Stored data entries:
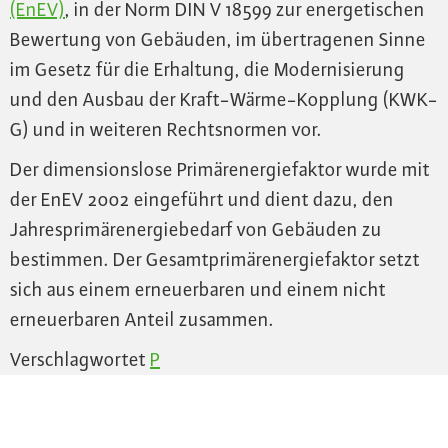
(EnEV)
, in der Norm DIN V 18599 zur energetischen
Bewertung von Gebäuden, im übertragenen Sinne
im Gesetz für die Erhaltung, die Modernisierung
und den Ausbau der Kraft-Wärme-Kopplung (KWK-
G) und in weiteren Rechtsnormen vor.
Der dimensionslose Primärenergiefaktor wurde mit
der EnEV 2002 eingeführt und dient dazu, den
Jahresprimärenergiebedarf von Gebäuden zu
bestimmen. Der Gesamtprimärenergiefaktor setzt
sich aus einem erneuerbaren und einem nicht
erneuerbaren Anteil zusammen.
Verschlagwortet
P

Required action —
Extract from the data every line where "erneuerbaren" shows up.

Written solution —
sich aus einem erneuerbaren und einem nicht
erneuerbaren Anteil zusammen.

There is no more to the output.